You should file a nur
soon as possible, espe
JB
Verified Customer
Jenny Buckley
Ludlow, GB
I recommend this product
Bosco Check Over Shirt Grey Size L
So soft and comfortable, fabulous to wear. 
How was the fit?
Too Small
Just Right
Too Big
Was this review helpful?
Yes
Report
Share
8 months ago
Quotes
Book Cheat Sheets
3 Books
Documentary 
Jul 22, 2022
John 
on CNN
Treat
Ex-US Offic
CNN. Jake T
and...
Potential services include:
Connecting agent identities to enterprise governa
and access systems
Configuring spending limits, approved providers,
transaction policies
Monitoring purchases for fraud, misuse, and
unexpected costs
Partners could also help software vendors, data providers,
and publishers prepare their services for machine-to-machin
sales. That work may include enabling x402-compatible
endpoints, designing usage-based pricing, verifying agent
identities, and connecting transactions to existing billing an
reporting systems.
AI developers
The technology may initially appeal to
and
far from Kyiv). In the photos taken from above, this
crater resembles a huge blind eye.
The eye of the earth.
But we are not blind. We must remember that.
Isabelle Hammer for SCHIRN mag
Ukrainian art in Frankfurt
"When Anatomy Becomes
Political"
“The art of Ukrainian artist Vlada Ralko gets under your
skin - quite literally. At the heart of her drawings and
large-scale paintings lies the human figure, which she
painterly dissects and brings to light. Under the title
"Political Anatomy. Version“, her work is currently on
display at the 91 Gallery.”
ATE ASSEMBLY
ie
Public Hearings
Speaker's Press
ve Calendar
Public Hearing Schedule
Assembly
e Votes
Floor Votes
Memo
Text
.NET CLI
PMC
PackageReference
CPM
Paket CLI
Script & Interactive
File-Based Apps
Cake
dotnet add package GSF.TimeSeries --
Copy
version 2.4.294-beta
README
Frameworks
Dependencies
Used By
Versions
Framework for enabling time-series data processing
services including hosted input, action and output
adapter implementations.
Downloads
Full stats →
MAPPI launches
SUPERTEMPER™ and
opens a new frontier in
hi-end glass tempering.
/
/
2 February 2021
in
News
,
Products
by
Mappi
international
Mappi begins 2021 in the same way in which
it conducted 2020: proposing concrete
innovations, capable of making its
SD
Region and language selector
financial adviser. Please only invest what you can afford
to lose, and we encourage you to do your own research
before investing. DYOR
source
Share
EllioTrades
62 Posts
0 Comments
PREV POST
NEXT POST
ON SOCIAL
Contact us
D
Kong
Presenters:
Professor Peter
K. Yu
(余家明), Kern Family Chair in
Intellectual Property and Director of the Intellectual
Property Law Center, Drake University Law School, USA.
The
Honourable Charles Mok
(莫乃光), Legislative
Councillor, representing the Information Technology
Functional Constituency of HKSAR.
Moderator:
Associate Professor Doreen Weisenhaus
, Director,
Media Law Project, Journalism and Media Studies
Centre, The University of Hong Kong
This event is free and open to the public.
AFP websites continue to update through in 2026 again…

Prompt: Show, from the listing above, each line that contains the word "providers".

Answer to the problem:
Configuring spending limits, approved providers,
Partners could also help software vendors, data providers,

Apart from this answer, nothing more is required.